Nos résultats montrent que le programme a un effet sur les notes : les élèves bénéficiaires réussissent mieux à l’école que les élèves du groupe contrôle. Nos résultats montrent aussi que le programme a un effet sur le temps d’écran : les élèves bénéficiaires déclarent passer plus de temps (oui, plus, pas moins) à regarder des écrans. Comment peut-on expliquer ce résultat sachant que les notes de ces mêmes élèves s’améliorent ? Notre étude ne permet pas de répondre à cette question, mais une possibilité est que regarder plus d’écrans, c’est faire moins d’activités qui nuisent à la réussite scolaire (être dehors sur un banc à découvrir les joies du tabac, par exemple). Autrement dit, le temps d’exposition aux écrans n’a pas nécessairement un effet positif ou négatif en soi : tout dépend à quoi il se substitue pour un enfant donné dans une famille donnée.
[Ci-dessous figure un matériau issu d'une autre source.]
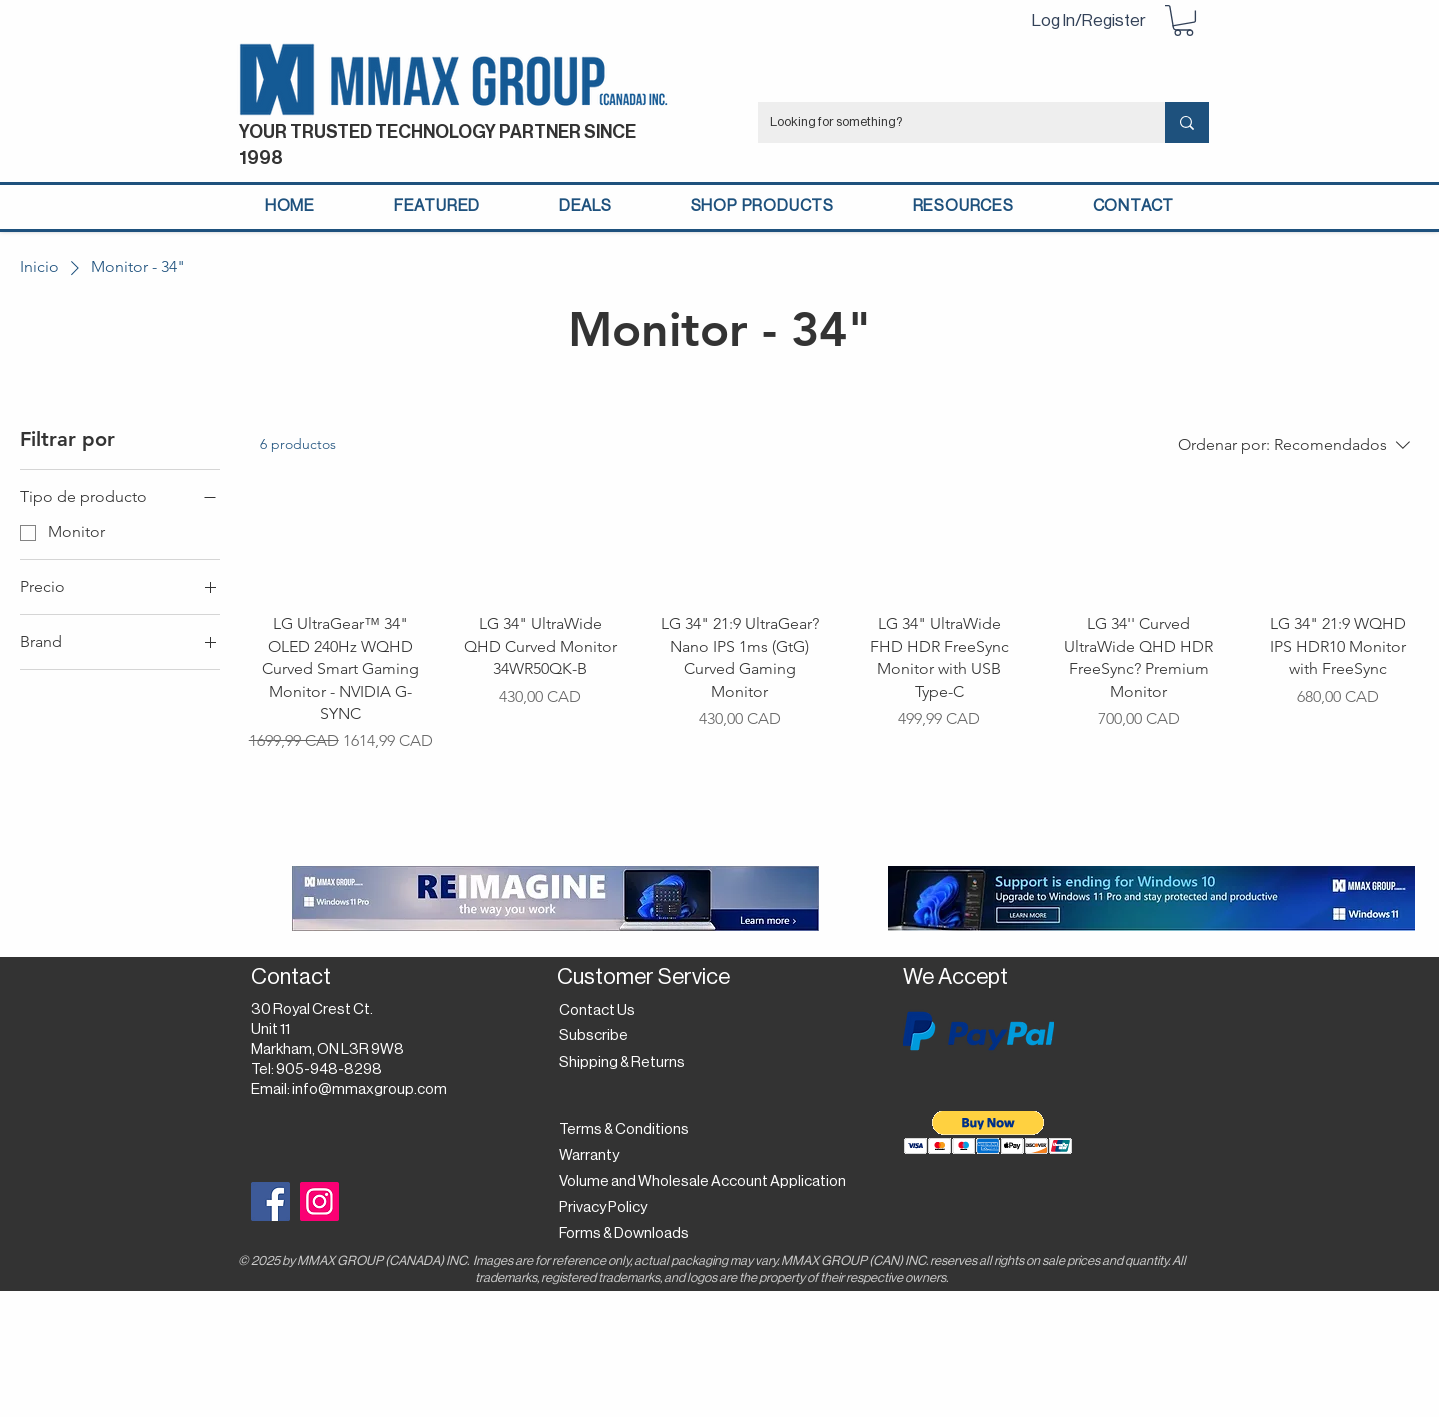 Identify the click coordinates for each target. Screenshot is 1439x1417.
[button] (1183, 20)
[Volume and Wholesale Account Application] (702, 1182)
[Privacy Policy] (608, 1208)
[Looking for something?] (946, 122)
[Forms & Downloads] (629, 1234)
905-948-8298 (329, 1069)
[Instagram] (319, 1201)
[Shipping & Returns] (625, 1063)
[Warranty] (593, 1156)
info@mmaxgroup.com (369, 1089)
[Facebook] (270, 1201)
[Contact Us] (599, 1011)
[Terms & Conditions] (624, 1130) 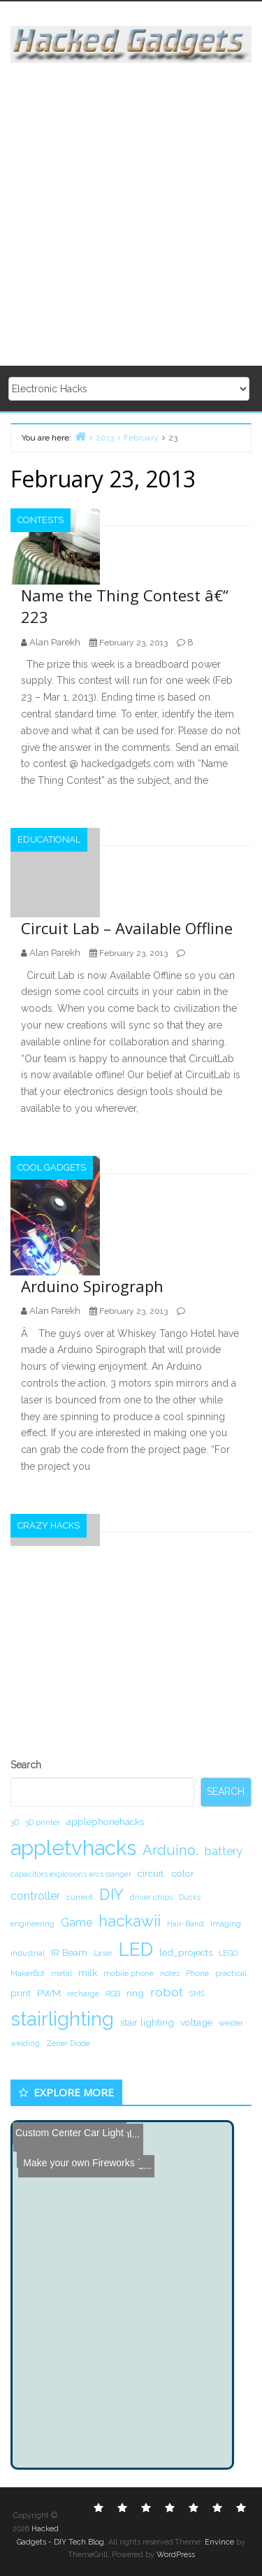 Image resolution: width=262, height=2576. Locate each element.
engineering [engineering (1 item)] (32, 1923)
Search (25, 1764)
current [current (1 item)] (79, 1897)
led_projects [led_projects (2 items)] (185, 1952)
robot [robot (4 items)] (166, 1991)
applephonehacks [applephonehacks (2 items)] (105, 1821)
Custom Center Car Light (69, 2132)
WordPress (176, 2554)
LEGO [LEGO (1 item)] (228, 1953)
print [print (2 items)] (20, 1992)
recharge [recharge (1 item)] (83, 1993)
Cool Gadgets (51, 1167)
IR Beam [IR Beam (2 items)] (69, 1952)
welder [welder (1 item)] (231, 2023)
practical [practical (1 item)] (231, 1973)
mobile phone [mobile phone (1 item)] (128, 1973)
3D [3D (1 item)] (14, 1822)
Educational (48, 839)
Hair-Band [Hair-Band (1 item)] (185, 1923)
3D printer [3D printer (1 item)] (42, 1822)
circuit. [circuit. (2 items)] (152, 1873)
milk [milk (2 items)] (87, 1972)
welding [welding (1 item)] (25, 2043)
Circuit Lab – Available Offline (127, 927)
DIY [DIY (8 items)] (111, 1894)
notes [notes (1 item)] (170, 1973)
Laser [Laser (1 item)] (103, 1953)
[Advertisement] (131, 215)
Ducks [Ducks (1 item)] (190, 1897)
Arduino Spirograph (92, 1285)
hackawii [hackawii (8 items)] (130, 1921)
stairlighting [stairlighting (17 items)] (62, 2019)
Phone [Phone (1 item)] (197, 1973)
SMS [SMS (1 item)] (197, 1993)
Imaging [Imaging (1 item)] (225, 1923)
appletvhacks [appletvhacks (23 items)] (73, 1848)
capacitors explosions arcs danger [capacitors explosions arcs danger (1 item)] (70, 1874)
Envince (219, 2542)
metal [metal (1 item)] (61, 1973)
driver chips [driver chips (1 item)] (151, 1897)
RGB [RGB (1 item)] (112, 1993)
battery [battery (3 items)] (223, 1851)
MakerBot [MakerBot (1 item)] (27, 1973)
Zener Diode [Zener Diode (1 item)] (68, 2043)
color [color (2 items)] (183, 1873)
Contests (40, 520)
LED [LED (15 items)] (136, 1949)
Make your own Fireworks (75, 2147)
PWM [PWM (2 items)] (49, 1992)
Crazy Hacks (48, 1525)
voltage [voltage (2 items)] (196, 2022)
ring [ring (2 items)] (135, 1992)
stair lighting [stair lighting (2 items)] (147, 2022)
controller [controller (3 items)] (35, 1896)
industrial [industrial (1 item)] (27, 1953)
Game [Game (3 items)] (76, 1922)
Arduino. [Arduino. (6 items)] (170, 1850)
En matière de politique éducative, il nous faut appliquer la même rigueur scientifique qu’en médecine et se garder de faire des recommandations sur la base d’études corrélationnelles, à petite échelle, et utilisant des mesures déclaratives. Esther Duflo a reçu cette année le prix Nobel d’économie pour avoir appliqué les méthodes les plus exigeantes des essais cliniques à de grandes questions de politiques publiques. Il ne viendrait à personne l’idée de prescrire des médicaments non testés ou mal testés. Ayons la même exigence pour les recommandations éducatives !
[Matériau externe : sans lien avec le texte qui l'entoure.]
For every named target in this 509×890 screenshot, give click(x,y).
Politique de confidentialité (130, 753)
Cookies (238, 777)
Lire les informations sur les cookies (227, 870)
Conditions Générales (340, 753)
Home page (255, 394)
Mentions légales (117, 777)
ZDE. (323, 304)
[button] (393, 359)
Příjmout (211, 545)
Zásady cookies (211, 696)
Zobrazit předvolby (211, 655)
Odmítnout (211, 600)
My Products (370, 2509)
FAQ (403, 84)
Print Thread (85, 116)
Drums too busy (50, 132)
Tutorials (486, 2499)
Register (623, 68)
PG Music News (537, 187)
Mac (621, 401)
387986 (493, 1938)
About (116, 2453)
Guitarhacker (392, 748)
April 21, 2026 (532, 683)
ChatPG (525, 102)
  1. Madigan, S., McArthur, B. A., Anhorn, C., Eirich, R., & Christakis, D. A. (2020). Associations Between Screen Use and Child Language Skills : A Systematic Review and Meta-analysis. JAMA Pediatrics. https://doi.org/10.1001/jamapediatrics.2020.0327
  2. Sur cette question de la causalité, voir également l’article d’Ava Guez et Franck Ramus.
  3. Huillery, Bouguen, Charpentier, Algan, & Chevallier, in preparation. The Impact of a Large-Scale Mindset Intervention on School Outcomes: Experimental Evidence from France.